Department of Medical Imaging, University of Toronto, Toronto, ON, Canada.
Joint Department of Medical Imaging, University Health Network, Toronto, ON, Canada.
Can Assoc Radiol J. 2024 Aug;75(3):558-567. doi: 10.1177/08465371241236376. Epub 2024 Mar 6.

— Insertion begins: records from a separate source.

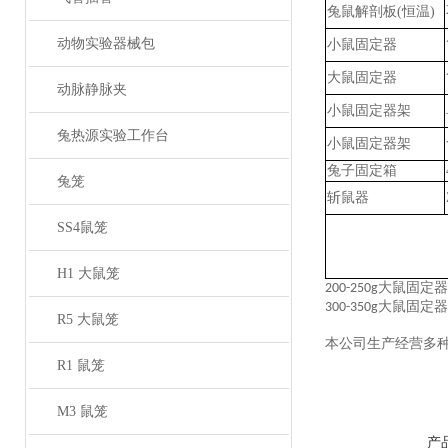
兔鼠
解剖板
(恒温)
动物实验器械包
小鼠固定器
大鼠固定器
动脉静脉夹
小鼠固定器架
兔热源实验工作台
小鼠固定器架
兔子固定箱
兔笼
斩鼠器
SS4鼠笼
H1 大鼠笼
大鼠固定器
200-250g
大鼠固定器
300-350g
R5 大鼠笼
本公司生产经营多
R1 鼠笼
M3 鼠笼
产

Artificial intelligence (AI) is rapidly evolving and has transformative potential for interventional radiology (IR) clinical practice. However, formal training in AI may be limited for many clinicians and therefore presents a challenge for initial implementation and trust in AI. An understanding of the foundational concepts in AI may help familiarize the interventional radiologist with the field of AI, thus facilitating understanding and participation in the development and deployment of AI. A pragmatic classification system of AI based on the complexity of the model may guide clinicians in the assessment of AI. Finally, the current state of AI in IR and the patterns of implementation are explored (pre-procedural, intra-procedural, and post-procedural).
人工智能(AI)正在迅速发展,对介入放射学(IR)临床实践具有变革性的潜力。然而,许多临床医生可能接受的 AI 正规培训有限,因此在初始实施和对 AI 的信任方面存在挑战。了解 AI 的基础概念可能有助于介入放射科医生熟悉 AI 领域,从而促进对 AI 的开发和部署的理解和参与。基于模型复杂性的 AI 实用分类系统可以指导临床医生对 AI 进行评估。最后,探讨了 IR 中 AI 的现状和实施模式(术前、术中、术后)。